“Raum 106 is a class, a studio, a library, and a publication,” says John Morgan, of the publication designed and produced by Klasse John Morgan, at the Kunstakademie, Düsseldorf where he’s been professor of Entwurf, Typographie und Buchkunst since 2016. “Typographie und Buchkunst” translates as typography and book art, but there isn’t a direct translation for Entwurf: “today it typically means ‘to sketch, design, draft, plan, outline’”, John tells It’s Nice That. It’s previously been translated as to form a picture, design, out-throw, throw-open and to throw forward: “This etymology is useful for us to underscore the role and practice of an artist as a ‘conceiver-projector’, working across disciplines.”

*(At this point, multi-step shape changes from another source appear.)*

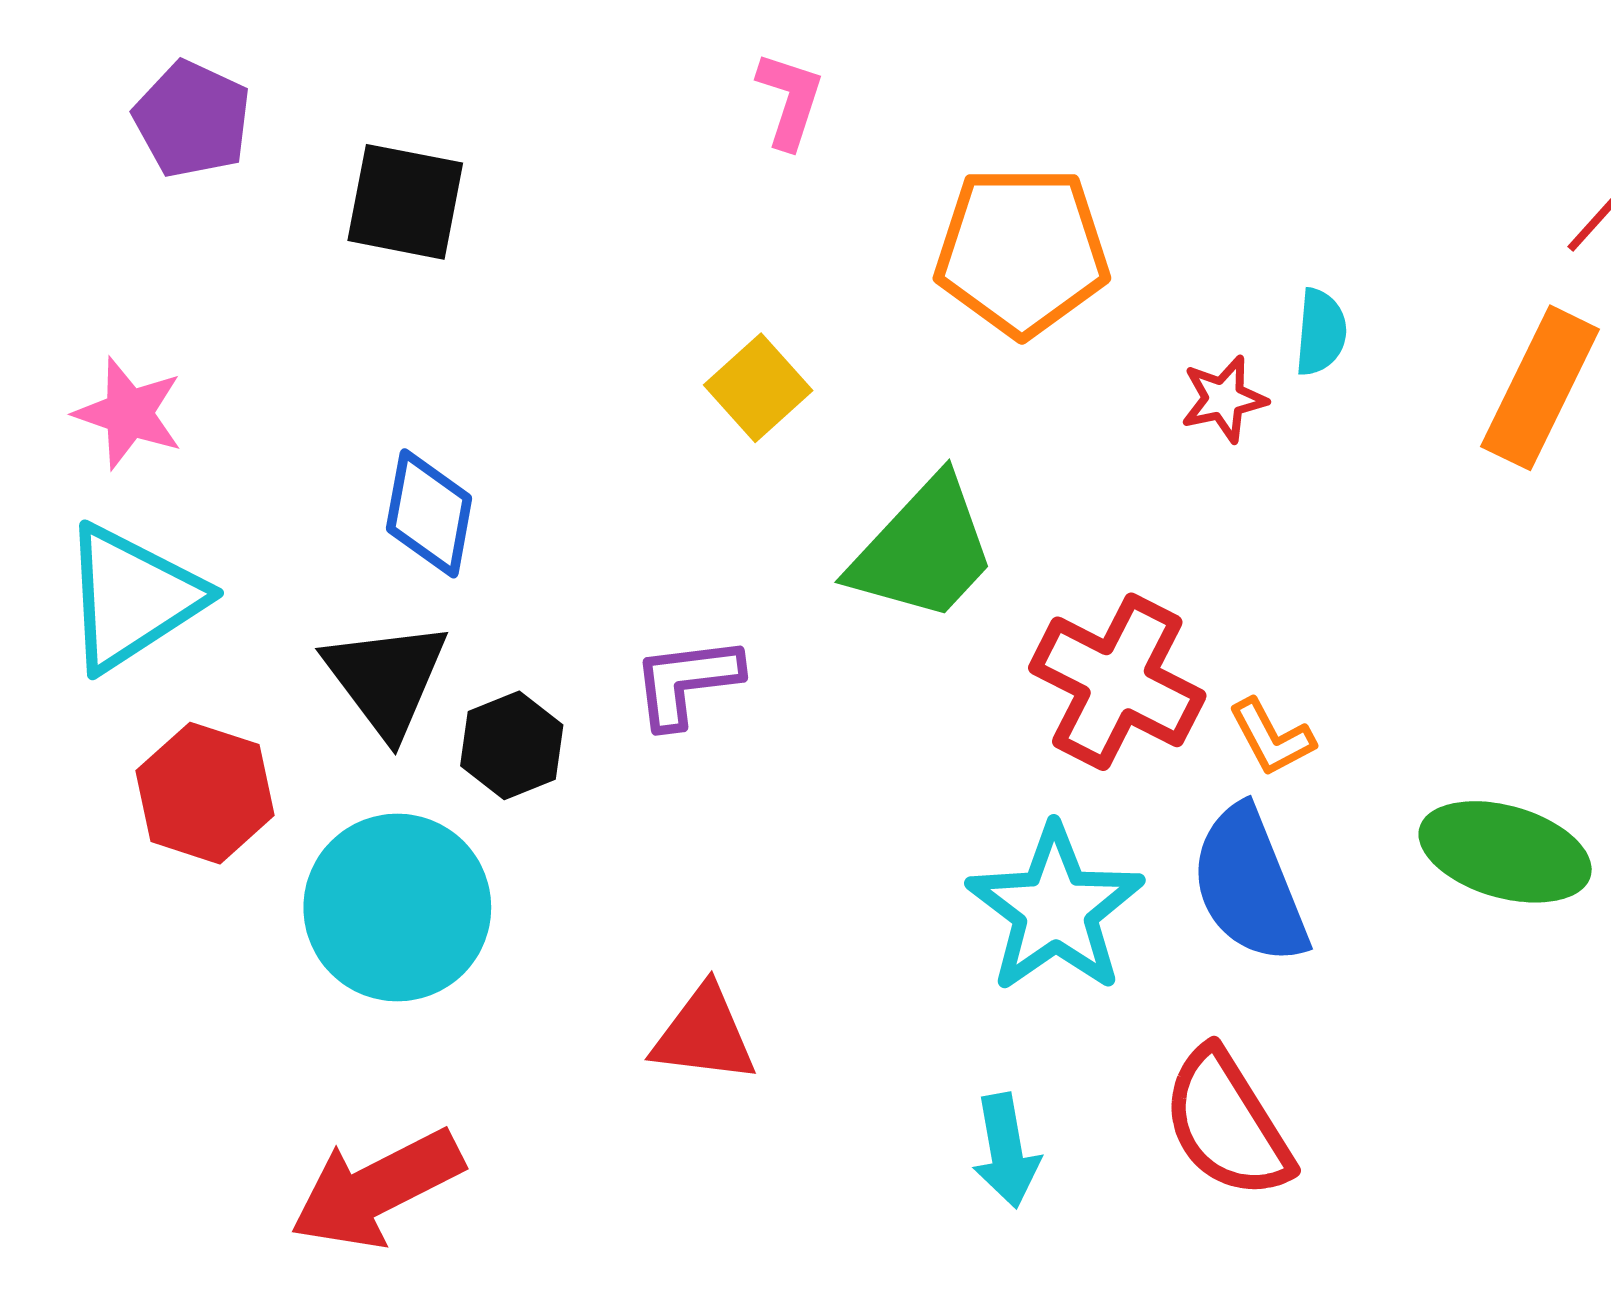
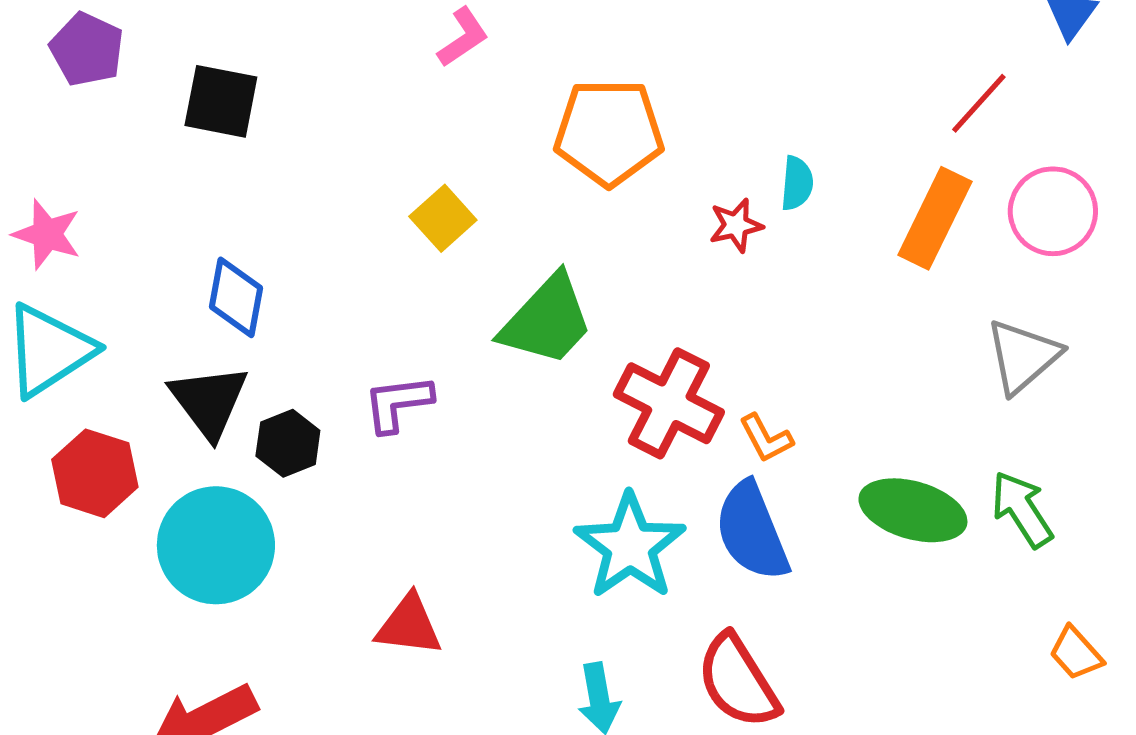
pink L-shape: (790, 100) -> (463, 37), turned 38

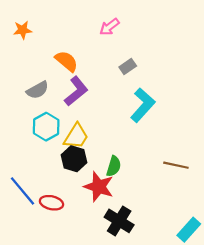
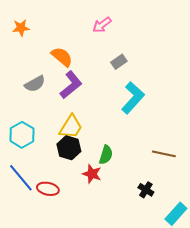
cyan hexagon: (46, 127) -> (22, 135), moved
red star: (99, 187) -> (92, 174), size x0.7
black cross: (119, 221) -> (146, 190), moved, size x0.6

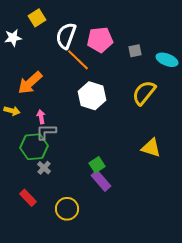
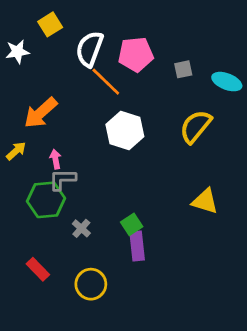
yellow arrow: (12, 111) -> (16, 151), turned -56
gray cross: (44, 168) -> (81, 228), moved
purple rectangle: (101, 181) -> (137, 246), turned 35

The publication is produced annually for the academy Rundgang (tour, or exhibition), and the class is comprised of painters, sculptors, publishers, typographers, art directors, performers, editors and writers, among other practitioners; who “seek positions and ways of working where these distinctions matter less”, John says. This approach is at the core of the Kunstakademie, where “all class members are enrolled as students of Freie Kunst (free art), and determine their own practice. It’s an interesting, innovative approach to the traditional model for art and design education, and the impact of it is clear in the approach the class has taken to the latest edition of Raum 106.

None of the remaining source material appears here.